Traduction par Pierre Georget La Chesnais.
G. Bellais (p. 318-326).


CHAPITRE XXX

FIN DU VOYAGE


Nous continuâmes. Malgré mon récent enthousiasme pour Ellen et ma crainte croissante, — où cela me conduirait-il ? — je ne pus m’empêcher de prendre un vif intérêt au fleuve et à ses rives ; d’autant plus qu’elle ne semblait pas se lasser des changements de tableau et regardait chaque yard de rive fleurie et de remous murmurant avec la même sorte de tendre intérêt qui me remplissait moi-même autrefois et que je n’avais peut-être pas complètement perdu, même dans cette société étrangement transformée, avec toutes ses merveilles. Ellen parut enchantée de la joie que me causait ceci, cela, ou les autres preuves de sollicitude pour la rivière : les soins donnés aux jolis coins ; l’habileté à traiter les difficultés du service des eaux, de façon que les travaux les plus visiblement utiles paraissaient beaux et comme naturels. Tout cela, dis-je, me plut extrêmement et ma joie lui faisait plaisir — mais la surprenait aussi un peu.

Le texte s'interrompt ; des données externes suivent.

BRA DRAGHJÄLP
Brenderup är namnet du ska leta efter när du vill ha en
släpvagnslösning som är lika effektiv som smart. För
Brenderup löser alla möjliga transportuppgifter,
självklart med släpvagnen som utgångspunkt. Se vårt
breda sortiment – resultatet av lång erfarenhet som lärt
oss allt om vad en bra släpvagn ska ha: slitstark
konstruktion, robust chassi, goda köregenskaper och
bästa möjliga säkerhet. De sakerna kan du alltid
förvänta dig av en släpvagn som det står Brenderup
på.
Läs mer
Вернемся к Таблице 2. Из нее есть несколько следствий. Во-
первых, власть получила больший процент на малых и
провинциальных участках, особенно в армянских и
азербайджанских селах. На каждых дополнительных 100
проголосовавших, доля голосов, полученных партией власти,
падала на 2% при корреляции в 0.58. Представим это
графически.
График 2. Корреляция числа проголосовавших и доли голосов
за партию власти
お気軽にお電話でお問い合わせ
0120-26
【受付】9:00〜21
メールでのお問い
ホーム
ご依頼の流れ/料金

— Vous avez l’air étonné, dit-elle au moment où nous venions de passer devant un moulin[1] qui prenait toute la largeur du lit, sauf un passage pour la circulation, mais qui était aussi beau dans son genre qu’une cathédrale gothique. Vous avez l’air étonné qu’il soit si agréable à regarder.

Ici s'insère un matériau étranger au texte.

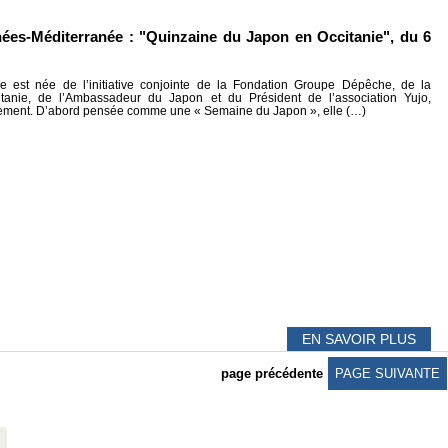
nées-Méditerranée : "Quinzaine du Japon en Occitanie", du 6
 est née de l’initiative conjointe de la Fondation Groupe Dépêche, de la
tanie, de l’Ambassadeur du Japon et du Président de l’association Yujo,
nement. D’abord pensée comme une « Semaine du Japon », elle (…)
EN SAVOIR PLUS
page précédente
PAGE SUIVANTE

— Oui, dis-je, et je le suis, en un sens, quoique je ne voie pas pourquoi il ne serait pas agréable.

— Ah ! dit-elle avec admiration, mais avec un sourire voilée sur sa figure, vous savez tout de l’histoire du passé. N’ont-ils pas toujours été soigneux de cette petite rivière qui aujourd’hui ajoute tant au charme de la campagne par ici ? Il a dû toujours être facile de prendre soin de cette petite rivière. Ah ! j’oubliais, dit-elle en saisissant mon regard, à l’époque à laquelle nous pensons, on ne tenait aucun compte de l’agrément en pareille matière. Mais comment traitaient-ils la rivière, au temps où vous… — elle allait dire « viviez », mais elle se reprit — au temps dont vous avez souvenir ?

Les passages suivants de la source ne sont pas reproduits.